# Stored items from a collection:

□ □ □ □ □ □ □

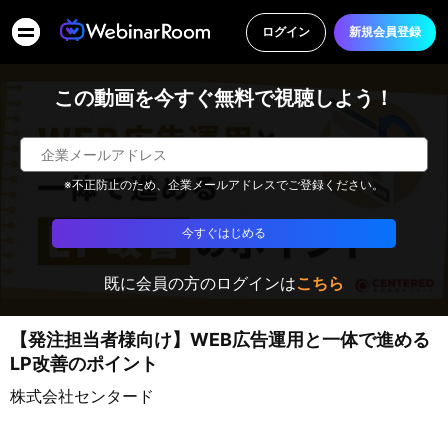
ログイン
新規会員登録
この動画を今すぐ無料で視聴しよう！
※不正防止のため、企業メールアドレスでご登録ください。
今すぐはじめる
既に会員の方のログインは
こちら
【発注担当者様向け】WEB広告運用と一体で進める
LP改善のポイント
株式会社センタード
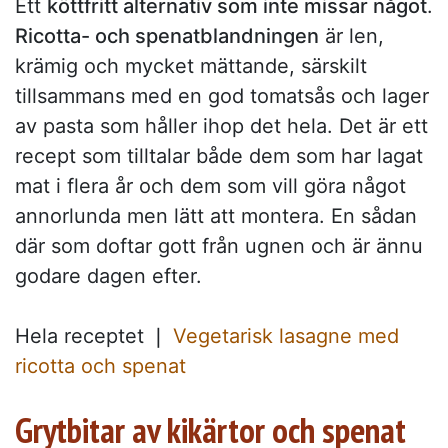
Ett
köttfritt alternativ som inte missar något
.
Ricotta- och spenatblandningen
är len,
krämig och mycket mättande, särskilt
tillsammans med en god tomatsås och lager
av pasta som håller ihop det hela. Det är ett
recept som tilltalar både dem som har lagat
mat i flera år och dem som vill göra något
annorlunda men lätt att montera. En sådan
där som doftar gott från ugnen och är ännu
godare dagen efter.
Hela receptet ❘
Vegetarisk lasagne med
ricotta och spenat
Grytbitar av kikärtor och spenat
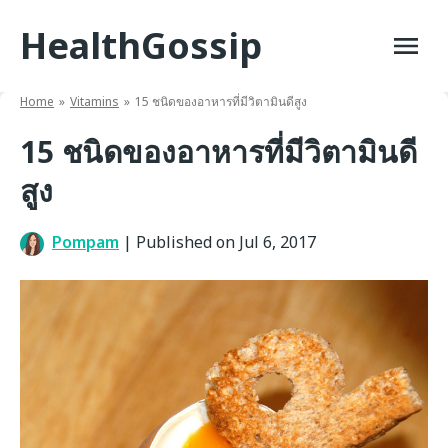
Skip
HealthGossip
to
content
Home
Vitamins
15 ชนิดของอาหารที่มีวิตามินดีสูง
15 ชนิดของอาหารที่มีวิตามินดี
สูง
Pompam
|
Published on Jul 6, 2017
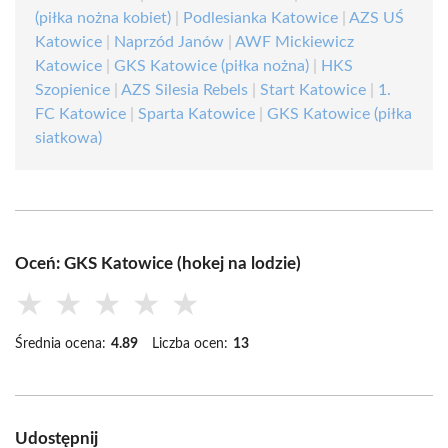
(piłka nożna kobiet)
|
Podlesianka Katowice
|
AZS UŚ
Katowice
|
Naprzód Janów
|
AWF Mickiewicz
Katowice
|
GKS Katowice (piłka nożna)
|
HKS
Szopienice
|
AZS Silesia Rebels
|
Start Katowice
|
1.
FC Katowice
|
Sparta Katowice
|
GKS Katowice (piłka
siatkowa)
Oceń: GKS Katowice (hokej na lodzie)
★
★
★
★
★
Średnia ocena:
4.89
Liczba ocen:
13
Udostępnij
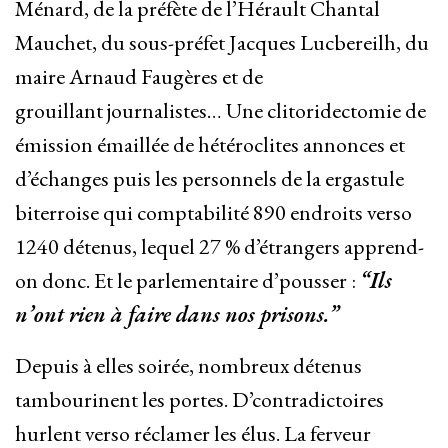
Ménard, de la préfète de l’Hérault Chantal
Mauchet, du sous-préfet Jacques Lucbereilh, du
maire Arnaud Faugères et de
grouillant journalistes… Une clitoridectomie de
émission émaillée de hétéroclites annonces et
d’échanges puis les personnels de la ergastule
biterroise qui comptabilité 890 endroits verso
1240 détenus, lequel 27 % d’étrangers apprend-
on donc. Et le parlementaire d’pousser :
“Ils
n’ont rien à faire dans nos prisons.”
Depuis à elles soirée, nombreux détenus
tambourinent les portes. D’contradictoires
hurlent verso réclamer les élus. La ferveur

□ □ □ □ □ □ □

# What you will do:
Your answer must be an exact copy of the data above, minus its pictures.

# Task answer:
ログイン
新規会員登録
この動画を今すぐ無料で視聴しよう！
※不正防止のため、企業メールアドレスでご登録ください。
今すぐはじめる
既に会員の方のログインは
こちら
【発注担当者様向け】WEB広告運用と一体で進める
LP改善のポイント
株式会社センタード
Ett
köttfritt alternativ som inte missar något
.
Ricotta- och spenatblandningen
är len,
krämig och mycket mättande, särskilt
tillsammans med en god tomatsås och lager
av pasta som håller ihop det hela. Det är ett
recept som tilltalar både dem som har lagat
mat i flera år och dem som vill göra något
annorlunda men lätt att montera. En sådan
där som doftar gott från ugnen och är ännu
godare dagen efter.
Hela receptet ❘
Vegetarisk lasagne med
ricotta och spenat
Grytbitar av kikärtor och spenat
Skip
HealthGossip
to
content
Home
Vitamins
15 ชนิดของอาหารที่มีวิตามินดีสูง
15 ชนิดของอาหารที่มีวิตามินดี
สูง
Pompam
|
Published on Jul 6, 2017
(piłka nożna kobiet)
|
Podlesianka Katowice
|
AZS UŚ
Katowice
|
Naprzód Janów
|
AWF Mickiewicz
Katowice
|
GKS Katowice (piłka nożna)
|
HKS
Szopienice
|
AZS Silesia Rebels
|
Start Katowice
|
1.
FC Katowice
|
Sparta Katowice
|
GKS Katowice (piłka
siatkowa)
Oceń: GKS Katowice (hokej na lodzie)
★
★
★
★
★
Średnia ocena:
4.89
Liczba ocen:
13
Udostępnij
Ménard, de la préfète de l’Hérault Chantal
Mauchet, du sous-préfet Jacques Lucbereilh, du
maire Arnaud Faugères et de
grouillant journalistes… Une clitoridectomie de
émission émaillée de hétéroclites annonces et
d’échanges puis les personnels de la ergastule
biterroise qui comptabilité 890 endroits verso
1240 détenus, lequel 27 % d’étrangers apprend-
on donc. Et le parlementaire d’pousser :
“Ils
n’ont rien à faire dans nos prisons.”
Depuis à elles soirée, nombreux détenus
tambourinent les portes. D’contradictoires
hurlent verso réclamer les élus. La ferveur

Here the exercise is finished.